We will now discuss an ideal of a module that is locally free, but not principal. Let $A=\Bbb{Z}[\sqrt{-5}]$ and $I=(2,1+\sqrt{-5})$. It is easy to see that this ideal is not principal. Also, $A/I=F_2$. Hence, $I$ is maximal in $A$. Now if $I\not\subset p$, where $p$ is the prime ideal under consideration, then $I\cap A\setminus p\neq\emptyset$. Hence, $I_p=A_p$. This is because there is an element of $I$ which has been inverted, which causes the ideal to be equal to the ring. We therefore assume that $I\subset p$. As $I$ is maximal, we conclude that $I=p$. We observe that $3$ is not in $I$, and hence invertible in $A_p$ (which can now be written as $A_I$). Now $2$, which is one of the generators of $I$, is written as an element of $I_p$ (it is written as $\{(1+\sqrt{-5})(1-\sqrt{-5})\}/3$). This shows that the ideal can be generated by a single element in $A_p$, which makes it isomorphic to $A_p$.
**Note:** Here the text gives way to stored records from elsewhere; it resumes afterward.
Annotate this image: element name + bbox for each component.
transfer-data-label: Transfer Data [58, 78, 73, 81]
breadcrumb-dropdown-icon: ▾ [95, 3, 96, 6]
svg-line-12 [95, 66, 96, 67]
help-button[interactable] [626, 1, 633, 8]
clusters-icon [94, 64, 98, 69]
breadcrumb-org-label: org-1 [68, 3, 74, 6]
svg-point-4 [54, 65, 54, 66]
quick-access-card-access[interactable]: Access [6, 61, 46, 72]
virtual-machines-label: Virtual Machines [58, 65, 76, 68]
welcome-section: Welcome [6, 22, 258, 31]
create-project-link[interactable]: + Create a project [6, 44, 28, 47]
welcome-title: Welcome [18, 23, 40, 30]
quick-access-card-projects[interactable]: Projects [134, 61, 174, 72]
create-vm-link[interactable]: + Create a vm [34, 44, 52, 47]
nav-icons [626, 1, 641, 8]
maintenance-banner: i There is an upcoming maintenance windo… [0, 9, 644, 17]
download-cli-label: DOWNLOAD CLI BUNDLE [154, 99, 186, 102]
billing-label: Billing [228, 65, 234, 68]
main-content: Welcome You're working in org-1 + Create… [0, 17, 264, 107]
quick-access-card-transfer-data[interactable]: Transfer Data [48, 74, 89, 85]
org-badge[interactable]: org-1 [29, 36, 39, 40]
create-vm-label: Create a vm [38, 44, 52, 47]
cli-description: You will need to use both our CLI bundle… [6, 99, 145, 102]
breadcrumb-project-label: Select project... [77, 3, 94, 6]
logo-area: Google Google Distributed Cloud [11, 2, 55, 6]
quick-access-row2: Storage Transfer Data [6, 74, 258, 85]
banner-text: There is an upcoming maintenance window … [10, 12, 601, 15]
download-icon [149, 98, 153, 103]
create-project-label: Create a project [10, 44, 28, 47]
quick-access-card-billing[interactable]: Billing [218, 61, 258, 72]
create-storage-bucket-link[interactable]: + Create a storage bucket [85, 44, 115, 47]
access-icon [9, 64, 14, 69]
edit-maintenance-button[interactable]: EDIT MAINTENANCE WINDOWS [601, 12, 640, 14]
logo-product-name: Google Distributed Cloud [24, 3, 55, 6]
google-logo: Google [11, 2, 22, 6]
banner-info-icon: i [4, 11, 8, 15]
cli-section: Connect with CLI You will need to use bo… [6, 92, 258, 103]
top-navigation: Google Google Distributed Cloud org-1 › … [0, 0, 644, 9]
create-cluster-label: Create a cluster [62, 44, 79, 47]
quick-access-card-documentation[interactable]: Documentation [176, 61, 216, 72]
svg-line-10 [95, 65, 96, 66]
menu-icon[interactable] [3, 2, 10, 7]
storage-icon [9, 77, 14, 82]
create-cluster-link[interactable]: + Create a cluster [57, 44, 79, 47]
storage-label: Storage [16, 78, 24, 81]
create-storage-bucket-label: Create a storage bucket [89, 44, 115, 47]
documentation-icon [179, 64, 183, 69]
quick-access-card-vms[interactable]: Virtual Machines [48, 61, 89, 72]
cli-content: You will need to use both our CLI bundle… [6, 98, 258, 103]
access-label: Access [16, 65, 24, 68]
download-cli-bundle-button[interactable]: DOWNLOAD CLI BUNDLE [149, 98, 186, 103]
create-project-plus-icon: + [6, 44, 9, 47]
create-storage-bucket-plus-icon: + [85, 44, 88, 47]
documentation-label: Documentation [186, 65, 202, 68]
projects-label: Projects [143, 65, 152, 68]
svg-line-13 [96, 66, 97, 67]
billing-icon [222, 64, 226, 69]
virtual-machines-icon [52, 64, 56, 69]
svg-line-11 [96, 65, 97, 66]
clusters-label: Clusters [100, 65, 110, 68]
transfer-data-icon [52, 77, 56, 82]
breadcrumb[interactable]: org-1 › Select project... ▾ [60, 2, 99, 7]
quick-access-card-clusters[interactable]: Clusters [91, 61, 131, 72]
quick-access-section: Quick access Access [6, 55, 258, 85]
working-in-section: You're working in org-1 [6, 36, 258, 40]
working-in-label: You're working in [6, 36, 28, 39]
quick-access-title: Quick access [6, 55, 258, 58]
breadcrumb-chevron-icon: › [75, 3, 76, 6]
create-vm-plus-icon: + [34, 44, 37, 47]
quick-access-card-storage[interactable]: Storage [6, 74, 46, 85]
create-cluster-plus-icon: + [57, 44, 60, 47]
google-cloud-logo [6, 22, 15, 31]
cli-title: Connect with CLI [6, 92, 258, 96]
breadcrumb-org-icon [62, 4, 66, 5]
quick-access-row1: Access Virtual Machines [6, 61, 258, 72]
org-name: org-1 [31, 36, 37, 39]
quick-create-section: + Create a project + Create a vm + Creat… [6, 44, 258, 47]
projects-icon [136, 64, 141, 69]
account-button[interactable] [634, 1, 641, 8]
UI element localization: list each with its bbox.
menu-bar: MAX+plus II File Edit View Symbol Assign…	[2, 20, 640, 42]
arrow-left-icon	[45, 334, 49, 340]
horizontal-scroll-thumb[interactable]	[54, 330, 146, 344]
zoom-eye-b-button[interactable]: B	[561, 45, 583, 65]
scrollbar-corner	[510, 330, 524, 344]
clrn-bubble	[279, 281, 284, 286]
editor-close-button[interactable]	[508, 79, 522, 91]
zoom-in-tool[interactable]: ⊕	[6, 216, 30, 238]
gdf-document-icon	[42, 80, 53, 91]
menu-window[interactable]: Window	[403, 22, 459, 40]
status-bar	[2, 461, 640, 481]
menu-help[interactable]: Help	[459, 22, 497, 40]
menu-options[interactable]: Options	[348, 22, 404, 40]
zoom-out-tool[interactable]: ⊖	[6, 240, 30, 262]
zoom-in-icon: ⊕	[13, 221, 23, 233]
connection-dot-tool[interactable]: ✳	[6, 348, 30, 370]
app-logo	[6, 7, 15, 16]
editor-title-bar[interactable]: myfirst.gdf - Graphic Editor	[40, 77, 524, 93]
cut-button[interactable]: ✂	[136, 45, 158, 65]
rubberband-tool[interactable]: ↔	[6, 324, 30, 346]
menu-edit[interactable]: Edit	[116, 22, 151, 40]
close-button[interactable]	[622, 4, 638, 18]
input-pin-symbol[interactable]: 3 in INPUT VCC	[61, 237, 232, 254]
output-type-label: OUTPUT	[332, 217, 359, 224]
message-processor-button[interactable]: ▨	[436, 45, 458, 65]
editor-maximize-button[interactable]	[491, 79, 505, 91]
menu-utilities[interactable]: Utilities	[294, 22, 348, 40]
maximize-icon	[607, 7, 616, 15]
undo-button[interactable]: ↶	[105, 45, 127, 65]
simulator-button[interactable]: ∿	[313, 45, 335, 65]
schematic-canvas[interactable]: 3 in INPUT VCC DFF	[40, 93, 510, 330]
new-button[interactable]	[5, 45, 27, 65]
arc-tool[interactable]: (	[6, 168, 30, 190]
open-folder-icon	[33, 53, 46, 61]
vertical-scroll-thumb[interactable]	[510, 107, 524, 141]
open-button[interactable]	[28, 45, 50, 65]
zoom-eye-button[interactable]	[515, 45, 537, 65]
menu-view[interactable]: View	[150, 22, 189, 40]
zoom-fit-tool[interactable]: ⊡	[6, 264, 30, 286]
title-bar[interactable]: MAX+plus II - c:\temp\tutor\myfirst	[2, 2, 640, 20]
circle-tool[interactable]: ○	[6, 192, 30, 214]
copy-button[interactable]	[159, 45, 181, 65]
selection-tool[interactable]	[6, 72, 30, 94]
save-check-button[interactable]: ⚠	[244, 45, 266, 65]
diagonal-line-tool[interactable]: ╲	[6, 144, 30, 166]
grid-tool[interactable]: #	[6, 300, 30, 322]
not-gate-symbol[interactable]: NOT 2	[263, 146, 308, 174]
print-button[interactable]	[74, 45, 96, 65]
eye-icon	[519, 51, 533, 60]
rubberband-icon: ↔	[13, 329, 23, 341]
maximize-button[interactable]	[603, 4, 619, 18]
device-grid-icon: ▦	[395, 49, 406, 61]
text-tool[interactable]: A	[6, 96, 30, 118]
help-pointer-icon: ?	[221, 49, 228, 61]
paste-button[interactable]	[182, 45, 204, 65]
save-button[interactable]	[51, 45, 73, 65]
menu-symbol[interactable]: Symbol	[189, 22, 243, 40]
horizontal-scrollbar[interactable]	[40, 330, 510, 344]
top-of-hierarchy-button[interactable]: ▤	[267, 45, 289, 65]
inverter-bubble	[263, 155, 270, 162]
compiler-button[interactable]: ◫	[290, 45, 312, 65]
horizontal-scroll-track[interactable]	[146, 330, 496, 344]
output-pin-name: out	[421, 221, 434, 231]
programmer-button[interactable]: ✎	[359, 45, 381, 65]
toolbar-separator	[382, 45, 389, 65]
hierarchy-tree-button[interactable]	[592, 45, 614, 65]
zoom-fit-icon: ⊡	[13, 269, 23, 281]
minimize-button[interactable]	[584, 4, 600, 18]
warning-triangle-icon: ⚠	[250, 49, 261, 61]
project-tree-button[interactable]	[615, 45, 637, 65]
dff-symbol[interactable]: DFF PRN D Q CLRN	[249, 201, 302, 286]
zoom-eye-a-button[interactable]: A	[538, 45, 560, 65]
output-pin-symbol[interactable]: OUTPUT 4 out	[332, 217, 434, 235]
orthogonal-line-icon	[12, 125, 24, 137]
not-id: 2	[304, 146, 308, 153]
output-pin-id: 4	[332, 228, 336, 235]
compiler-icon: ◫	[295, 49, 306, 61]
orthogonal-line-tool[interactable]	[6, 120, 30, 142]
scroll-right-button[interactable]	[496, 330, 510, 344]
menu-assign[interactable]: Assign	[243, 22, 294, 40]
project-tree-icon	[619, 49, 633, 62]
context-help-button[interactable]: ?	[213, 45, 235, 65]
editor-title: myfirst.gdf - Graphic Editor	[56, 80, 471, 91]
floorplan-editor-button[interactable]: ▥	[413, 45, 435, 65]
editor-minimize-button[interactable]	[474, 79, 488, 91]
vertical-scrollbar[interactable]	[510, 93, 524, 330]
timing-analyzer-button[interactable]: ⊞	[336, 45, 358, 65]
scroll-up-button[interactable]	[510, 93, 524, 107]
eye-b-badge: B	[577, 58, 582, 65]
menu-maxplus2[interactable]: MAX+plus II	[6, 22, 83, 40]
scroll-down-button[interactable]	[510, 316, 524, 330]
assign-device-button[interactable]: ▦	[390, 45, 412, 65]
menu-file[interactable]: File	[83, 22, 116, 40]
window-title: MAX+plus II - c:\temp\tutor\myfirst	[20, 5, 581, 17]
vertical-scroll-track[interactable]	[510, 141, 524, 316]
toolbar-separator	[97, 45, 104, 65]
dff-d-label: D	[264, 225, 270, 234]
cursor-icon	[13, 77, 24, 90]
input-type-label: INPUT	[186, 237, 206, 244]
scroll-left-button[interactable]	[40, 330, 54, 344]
The isomorphism classes of invertible modules over the ring $A$ form the Picard group. The identity element is the isomorphism class of $A$ over itself. Given an invertible module $I$, its inverse is the module $I^*=\text{Hom}(I,A)$. Why is this the inverse element? This is because there is a natural map $I^*\otimes I\to A$, which is defined as $\psi\otimes a=\psi(a)$. As the isomorphism class of $A$ is the identity element, this is a map of the product of two elements to the identity, which makes one the inverse of the other. What about $I\otimes I^*$? Shouldn’t we have a two-sided inverse? Remember that in general, for any two modules $M$ and $N, M\otimes N\simeq N\otimes M$. Hence, we can define $a\otimes \psi$ to be the same as $\psi\otimes a$, and get away with it.

Theorem 1: If $I$ is an $A$-module, then $I$ is invertible if and only if the natural map $\mu:I^*\otimes I\to A$ is an isomorphism.

The proof and subsequent theorems in the paper will be discussed in a later blog post.